*** Begin section ***

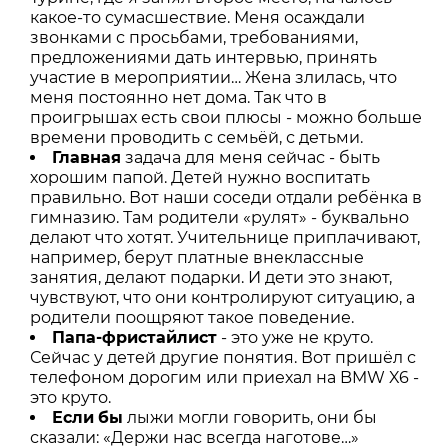
какое-то сумасшествие. Меня осаждали
звонками с просьбами, требованиями,
предложениями дать интервью, принять
участие в мероприятии… Жена злилась, что
меня постоянно нет дома. Так что в
проигрышах есть свои плюсы - можно больше
времени проводить с семьёй, с детьми.
Главная
задача для меня сейчас - быть
хорошим папой. Детей нужно воспитать
правильно. Вот наши соседи отдали ребёнка в
гимназию. Там родители «рулят» - буквально
делают что хотят. Учительнице приплачивают,
например, берут платные внеклассные
занятия, делают подарки. И дети это знают,
чувствуют, что они контролируют ситуацию, а
родители поощряют такое поведение.
Папа-фристайлист
- это уже не круто.
Сейчас у детей другие понятия. Вот пришёл с
телефоном дорогим или приехал на BMW X6 -
это круто.
Если
бы
лыжи могли говорить, они бы
сказали: «Держи нас всегда наготове…»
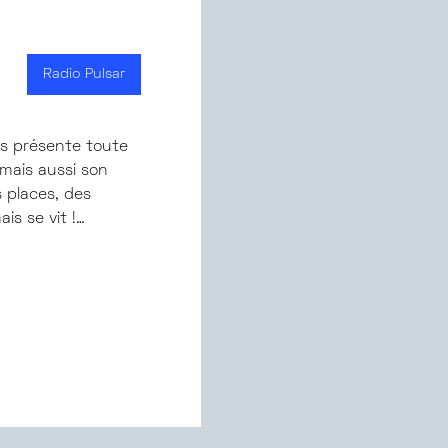
Radio Pulsar
s présente toute
e mais aussi son
 places, des
is se vit !…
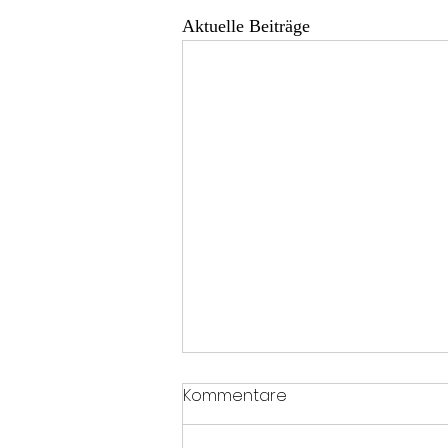
Aktuelle Beiträge
Kommentare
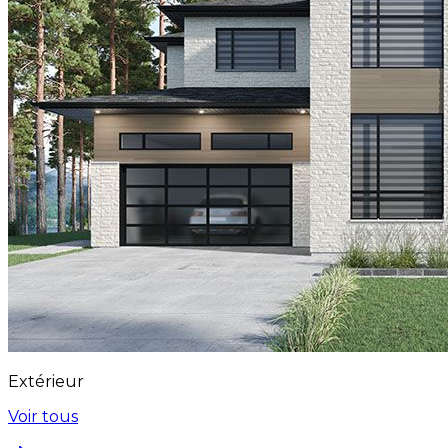
Extérieur
Voir tous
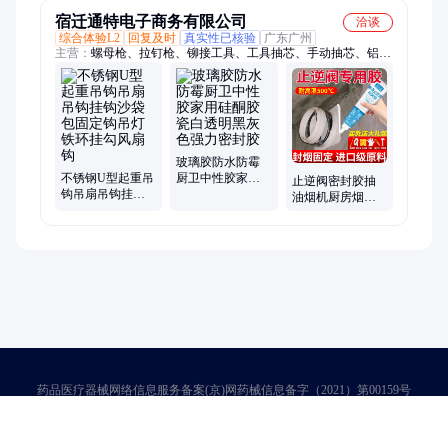
钩
钩
创意
宿迁通特电子商务有限公司
洽谈
综合体验L2
回复及时
真实性已核验
广东广州
主营：
螺母枪、拉钉枪、铆接工具、工具抽芯、手动抽芯、铝合
金钉铆枪、铆钉枪拉铆枪、枪头柳钉气动、电钻拉铆钉枪、不锈
钢拉铆枪
玻璃胶防水防霉
不锈钢U型起重吊
厨卫中性胶家用
止逆阀密封胶抽
钩吊扇吊钩挂钩
硅酮胶瓷白透明
油烟机厨房烟道
沙袋包固定钩吊
黑灰色强力密封
专用胶排风管耐
灯铁环挂勾风扇
胶
高温堵漏固定结
钩
构胶
药品医疗器械网络信息服务备案(京)网药械信息备字（2021）第00159号
京ICP证030173号
京公网安备11000002000001号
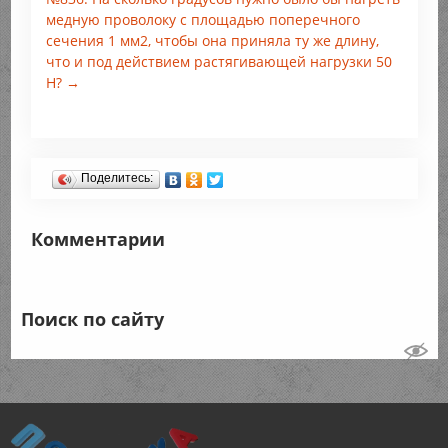
медную проволоку с площадью поперечного
сечения 1 мм2, чтобы она приняла ту же длину,
что и под действием растягивающей нагрузки 50
Н? →
Поделитесь:
Комментарии
Поиск по сайту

*** End section ***

Your reply should be a single number: how many lines in the entries above hold the string "делают".

**Reply to the exercise**
2